I read good things about the Visi-Therm Deluxe and so was switching over to them. My main reasons were that I wanted submersibles (have a bunch of HOBs available) and I wanted an easy to adjust dial. The old submersible Ebo Jagars and Hagan Aqua-Clears I have are very difficult to adjust because the knob is completely covered in a loose rubber sheath.

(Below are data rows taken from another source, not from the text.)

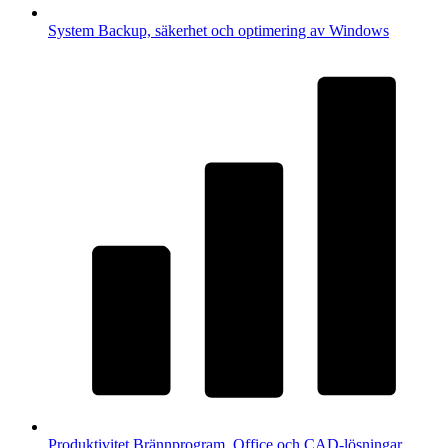
System
Backup, säkerhet och optimering av Windows
Produktivitet
Brännprogram, Office och CAD-lösningar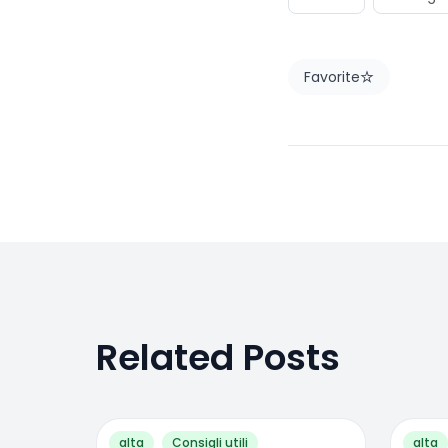
Favorite
Related Posts
alta
Consigli utili
alta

However, I now have two of the Visitherms which appear to cause large fluctuations in aquarium temperature. The 25 watt model I have on my 5 gallon tank has the tank up at 83F even though it is set to 76F now. For several days it was at 77 - 78F then one day I walk in, and it is 5 degrees hotter. I originally had it set to 80 F (female betta tank) and it had the temperature up around 85F. So I lowered it to 76F thinking the calibration was just off. But then I got 76F out of it, which concerned me, but it seemed to be okay for several days. Now, it is back up around 83 F, so I suspect that this heater just gets stuck in an 'On' position without regard to what setting it has. 

I guess I should return them, but I mail ordered them and returns are such a pain.

To tell you the truth, the best aquarium heaters I've used so far are the Penn-Plax Therma-Flow PC Plus heaters. Well, that's what they call them now. I don't know what they were 20 years ago when I bought mine. They may be HOB, but they're easy to adjust and I've never had one fail in any way.

If they were easier to adjust (and perhaps they are now, my examples are 20 years old) then the Hagan AquaClear heaters would be my first choice. They're small, unobtrusive and I've found them to be very very reliable.


----------



## Brooklyn Plant Guy (May 23, 2008)

I have mostly canister filters and my heater of choice has become the Hydor ETH. It's an external heater which gets spliced inline to the canister filter output hose. They work great and I don't have to see them inside the aquarium or get my hands wet to adjust the temp. It comes in 200 watt and 300 watt models.


----------